Can someone please help me either understand where my mistake is or help me prove that my instructor’s answer is incorrect?
It is the Christmas festive season again and your manager is very pleased with your performance and gives you a £50 Amazon gift card as a Christmas bonus. Value added tax (VAT) or sales tax is currently 20%. Determine the price of the most expensive taxable item you can buy with the gift card. Show your working and not just the answer.
It’s a pretty horribly worded question! My gut feeling was £50, as all UK retail prices are already inclusive of VAT.
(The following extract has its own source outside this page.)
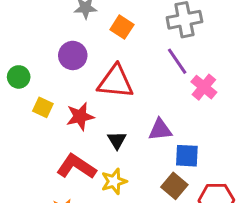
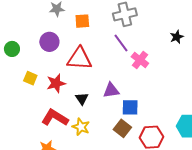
orange square: (122, 27) -> (82, 21), turned -35
green circle: (19, 77) -> (12, 49), moved
yellow star: (114, 181) -> (81, 127), turned -30

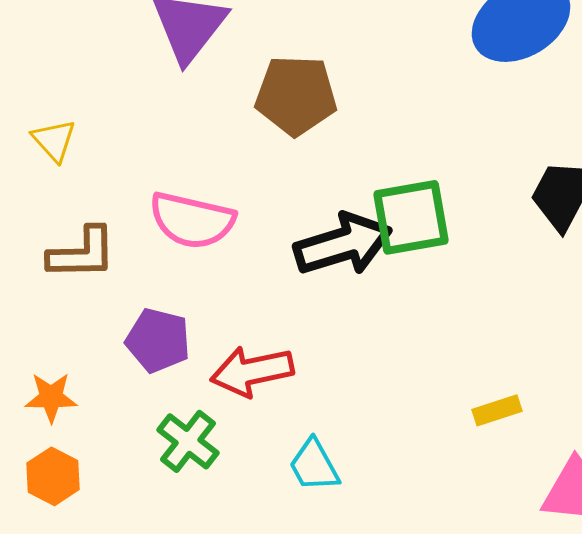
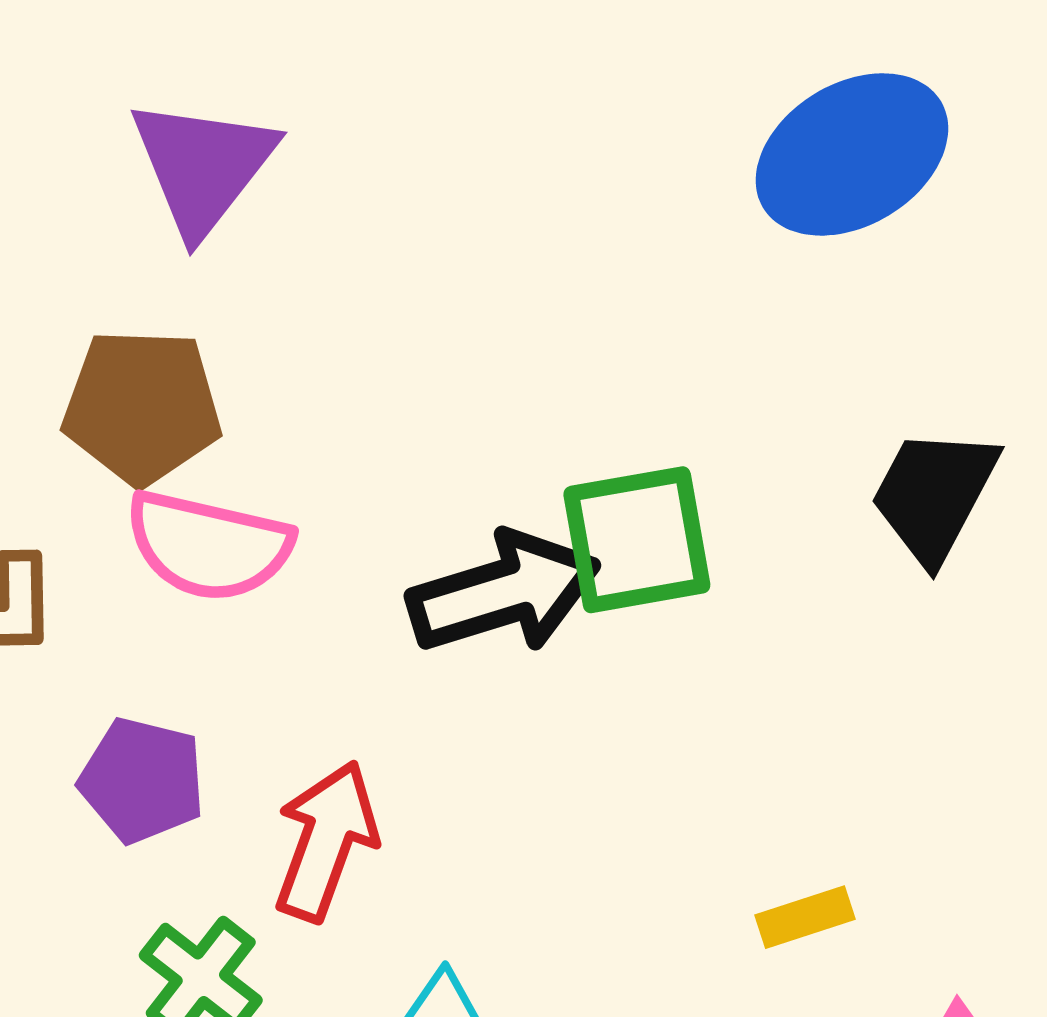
brown pentagon: (296, 95) -> (142, 407), moved
red arrow: (252, 371) -> (326, 841), turned 122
Let the total price inclusive of VAT =x= £50
Let the rate of VAT =y=0.2\ (20\%)
Let the price exclusive of VAT = z
x = z + zy
50 = z + 0.2z
50 = 1.2z
50 / 1.2 = z
z = 41.666…
Let the price of the most expensive taxable item be = x
Let the 20% VAT on £50 = y = (20/100)*50 = 10
Our equation can be written as:
50 = x + y
x = 50-y
x = 50-10
x = 40
Update from instructor:
It looks like you and I are going to have some interesting discussions
during the course of this module. I see where you are “going wrong”
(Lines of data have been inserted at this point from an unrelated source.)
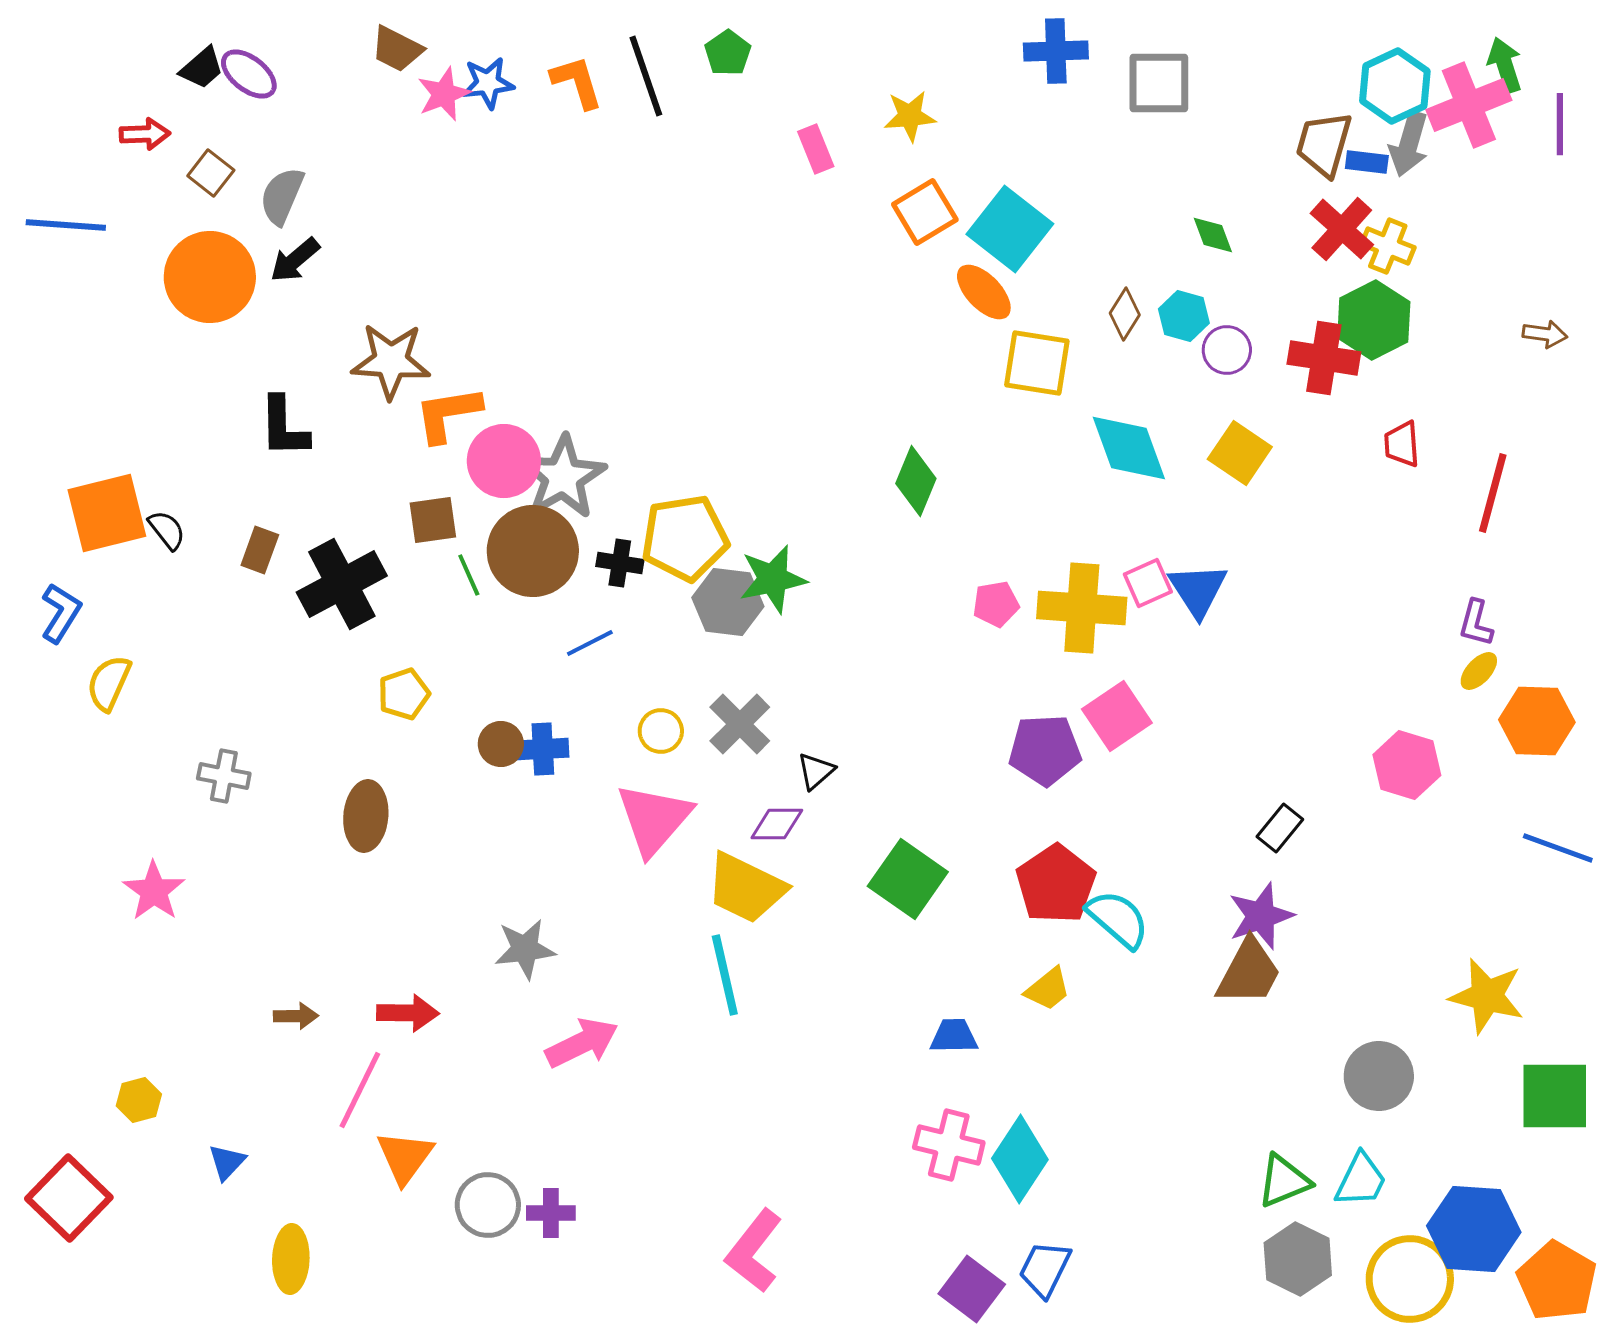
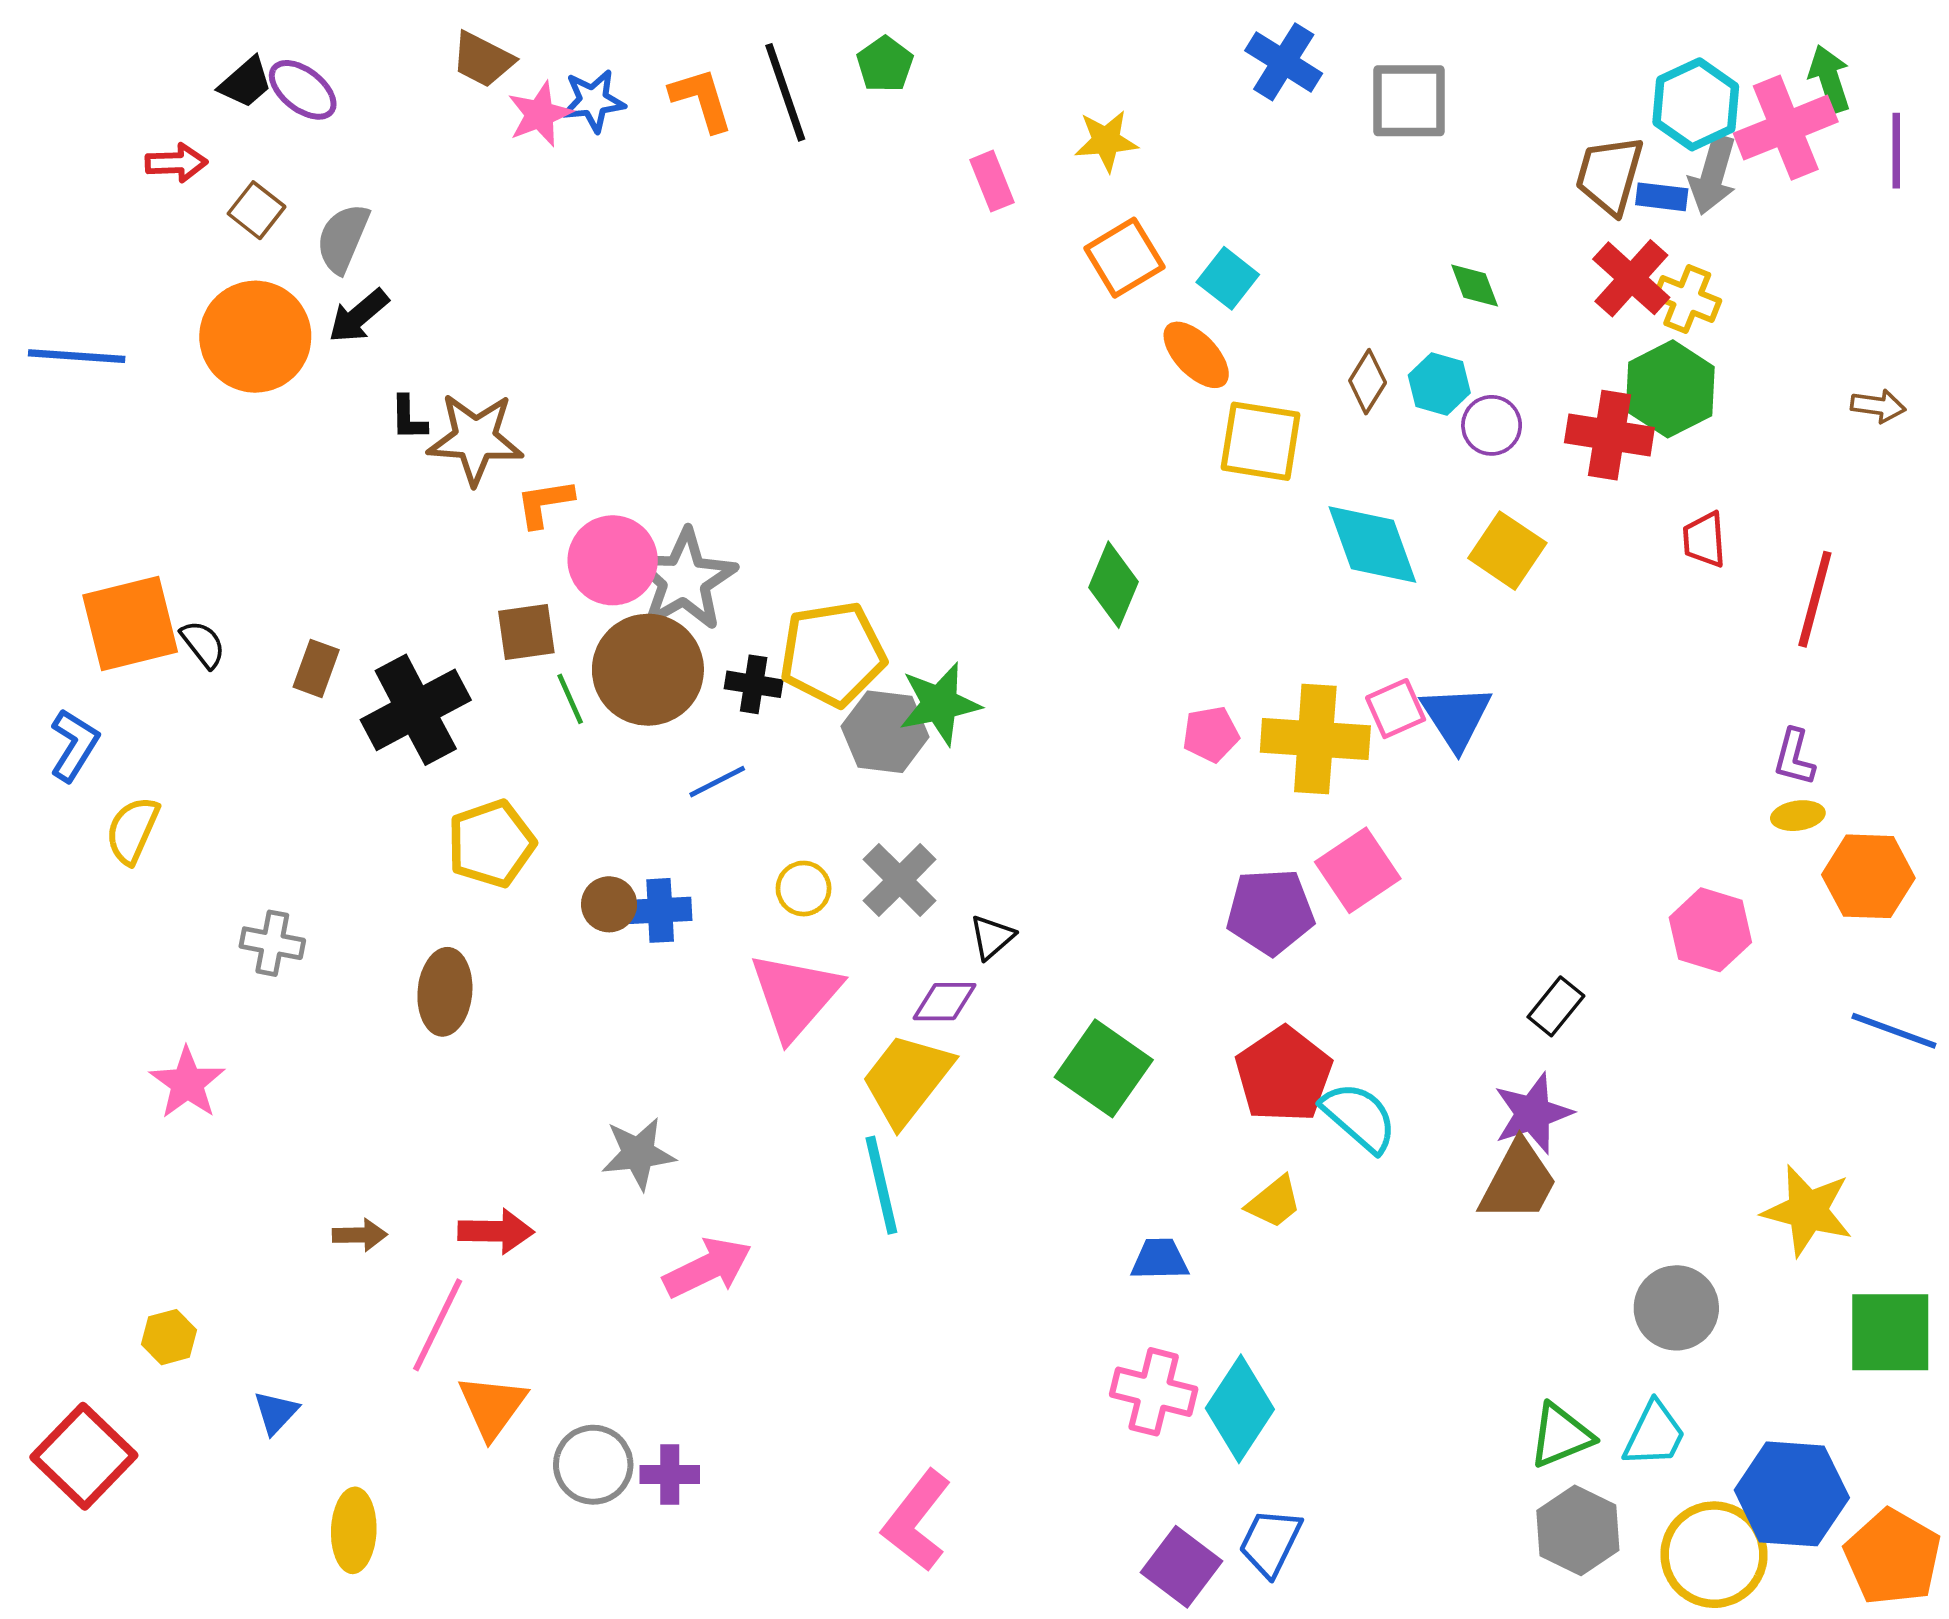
blue cross: (1056, 51) -> (1284, 62), turned 34
blue line: (66, 225) -> (77, 356), moved
cyan square: (1010, 229) -> (1228, 278), size x0.6
orange L-shape: (448, 414) -> (545, 503), size x0.7
black L-shape: (284, 427) -> (408, 418), moved, size x0.6
yellow ellipse: (1479, 671) -> (1798, 816), turned 39
yellow pentagon: (404, 694) -> (491, 844), size x1.4
yellow trapezoid: (746, 888) -> (907, 1079), turned 102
for want of a better phrase. You are assuming that the £50 includes
VAT, but that is the wrong assumption. Sometimes easy to make that
automatic jump or connection to real life scenario, but this question
has nothing to do with the actual UK VAT laws. Maybe it could have
been phrased differently, but the £50 is SUBJECT to a 20% VAT which
implies that VAT is not included and has to be deducted from the £50.
Forget the UK law for now and you will see why it’s £40. The point
really is not even about how much the item is, but it is about
rearranging an equation and solving for x.
In my opinion there are so many errors in his logic that it’s not worth me pushing this point any further as he will be my teacher for the next 3 months anyway.
Your answer looks right. The instructor made the mistake of assuming the taxable part would be 20% of the total, which is a common mistake with percentages, to forget about what percentages mean. You can see that 40 is right out, by simply taking 40+.2*40=48, and that’s not 50.